Eliane Giardini: “Anastácia foi um exercício de contenção pra mim no comportamento e nas emoções”

Após a expansiva Muricy, atriz é destaque agora na reprise de Êta Mundo Bom!


  • 06 de maio de 2020
Foto: Globo/João Cotta


Depois de dar show como a Muricy de Avenida Brasil, Eliane Giardini volta ao ar no Vale a Pena ver de Novo como a rica empresária Anastácia em Êta Mundo Bom!. Uma das nossas maiores atrizes, ela dá aula de interpretação, sai de uma personagem para lá de expansiva para uma mais contida, sofrida, que vive para encontrar o filho roubado, Candinho (Sergio Guizé). “Anastácia foi um exercício de contenção muito bom. No comportamento e nas emoções. Gostei de trabalhar com limites”, conta.

Para a atriz, é uma delícia rever trabalhos com tranquilidade, o que não consegue na época em que está gravando, quando admite ser bastante crítica consigo. Êta Mundo Bom!, além de lhe marcar pelo texto maravilhoso de Walcyr Carrasco, focado na positividade, ela lembra do clima maravilhoso nos bastidores e da troca com o elenco. E, claro, não esquece do saudoso Jorge Fernando. A trama foi o seu primeiro e último trabalho com o diretor, que morreu em 2019. “Sinto um calor no coração quando lembro dele”, afirma.
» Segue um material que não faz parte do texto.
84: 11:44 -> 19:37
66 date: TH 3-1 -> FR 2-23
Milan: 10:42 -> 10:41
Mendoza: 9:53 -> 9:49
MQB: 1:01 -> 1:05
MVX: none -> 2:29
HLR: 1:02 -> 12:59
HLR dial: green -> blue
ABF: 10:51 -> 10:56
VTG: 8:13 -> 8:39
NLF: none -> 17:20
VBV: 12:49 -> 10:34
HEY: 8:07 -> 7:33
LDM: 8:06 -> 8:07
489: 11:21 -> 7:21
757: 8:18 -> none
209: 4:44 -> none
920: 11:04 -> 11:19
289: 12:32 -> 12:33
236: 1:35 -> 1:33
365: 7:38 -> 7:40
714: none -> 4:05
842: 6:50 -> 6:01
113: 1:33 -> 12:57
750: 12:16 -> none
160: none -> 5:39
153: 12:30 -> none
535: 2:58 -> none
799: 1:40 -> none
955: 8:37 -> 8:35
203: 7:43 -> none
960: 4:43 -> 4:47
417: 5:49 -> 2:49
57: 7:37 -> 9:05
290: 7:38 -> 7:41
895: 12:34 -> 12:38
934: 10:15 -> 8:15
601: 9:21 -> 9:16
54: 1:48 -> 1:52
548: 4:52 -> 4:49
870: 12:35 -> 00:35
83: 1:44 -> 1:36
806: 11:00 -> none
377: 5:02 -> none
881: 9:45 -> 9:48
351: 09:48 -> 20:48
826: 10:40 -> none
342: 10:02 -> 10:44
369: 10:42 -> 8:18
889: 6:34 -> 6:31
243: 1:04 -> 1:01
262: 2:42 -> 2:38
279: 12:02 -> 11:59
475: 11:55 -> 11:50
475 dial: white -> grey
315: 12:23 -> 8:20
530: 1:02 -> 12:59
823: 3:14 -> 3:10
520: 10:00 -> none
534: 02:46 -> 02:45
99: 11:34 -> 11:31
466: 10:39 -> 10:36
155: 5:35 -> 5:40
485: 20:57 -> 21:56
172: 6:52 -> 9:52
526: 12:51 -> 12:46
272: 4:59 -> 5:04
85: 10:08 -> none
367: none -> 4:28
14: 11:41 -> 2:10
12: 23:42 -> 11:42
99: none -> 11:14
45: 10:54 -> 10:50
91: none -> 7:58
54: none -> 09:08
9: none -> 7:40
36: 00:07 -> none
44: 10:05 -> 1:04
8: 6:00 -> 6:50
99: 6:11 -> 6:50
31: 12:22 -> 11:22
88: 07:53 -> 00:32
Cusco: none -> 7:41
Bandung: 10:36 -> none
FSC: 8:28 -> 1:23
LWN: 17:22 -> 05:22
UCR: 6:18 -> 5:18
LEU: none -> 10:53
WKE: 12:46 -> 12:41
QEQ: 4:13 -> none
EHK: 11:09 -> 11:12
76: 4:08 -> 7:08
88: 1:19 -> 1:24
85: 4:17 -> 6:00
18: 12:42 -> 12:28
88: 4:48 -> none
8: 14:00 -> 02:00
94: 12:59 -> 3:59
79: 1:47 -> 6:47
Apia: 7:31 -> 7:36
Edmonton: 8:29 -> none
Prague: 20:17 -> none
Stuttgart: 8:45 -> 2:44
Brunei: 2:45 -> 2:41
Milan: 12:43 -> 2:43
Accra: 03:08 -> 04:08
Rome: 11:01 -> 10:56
Eliane iniciou a carreira no teatro, em 1975, e só veio saborear o reconhecimento na TV por volta dos 40 anos. Desde então, fez papéis emblemáticos, como a solteirona Nazira, de O Clone, a fogosa viúva Neuta, de América, e a cômica Muricy, de Avenida Brasil

Como é se despedir de Avenida Brasil e ao mesmo tempo relembrar Êta Mundo Bom!, trabalhos tão diferentes? É bem interessante porque são trabalhos realmente muito diferentes e com muita qualidade. Para a Anastácia gravava cenas com poucas pessoas, era um set silencioso, muito concentrado. Já Avenida Brasil tinha muita gente em cena, sempre com uma liberdade de improviso, que era uma característica da novela. Demorávamos para gravar, era um processo bem diferente e igualmente prazeroso. 

O que o trabalho de interpretação em Êta Mundo Bom! teve de mais especial? Anastácia foi um exercício de contenção muito bom. No comportamento e nas emoções. Gostei de trabalhar com limites.

Qual foi a cena mais emocionante que gravou na novela? Me lembro de uma cena logo no começo da novela quando Anastácia vai à igreja rezar para encontrar o filho e ele também está lá rezando. Estão os dois fazendo o mesmo pedido, sem saberem que estão lado a lado. Mas a mais emocionante foi sem dúvida o encontro dos dois, mãe e filho num abraço apertado.

Anastácia (Eliane Giardini). Foto: Globo/Divulgação

Quais as principais lembranças que guarda dos tempos de gravação? Jorge Fernando. Foi a primeira e última novela que fiz com ele. Um diretor criativo e afetuoso. Sinto um calor no coração quando me lembro dele.

Como foi sua parceria com Sergio Guizé, Marco Nanini e Flávia Alessandra, os atores com quem mais contracenou? Muito especiais. Guizé é um talento que se esparrama, já o admirava antes de contracenarmos. Flávia é linda e carinhosa, arrasando nas vilãs sempre. E Nanini, aquele assombro de ator que todos conhecem. Foi um luxo de parcerias.

Como acha que será rever a novela depois do tempo que passou? Gosto de rever meus trabalhos. É onde assisto com mais tranquilidade, à distância. Quando ainda estou fazendo, fico muito crítica e usufruo pouco.

Como está sua rotina durante a quarentena? Eu sou bastante reservada, recolhida, então não é tão difícil para mim. Tenho um universo todo em casa. Gosto muito de ler, ouvir pessoas sobre diversos assuntos, assistir filmes e séries.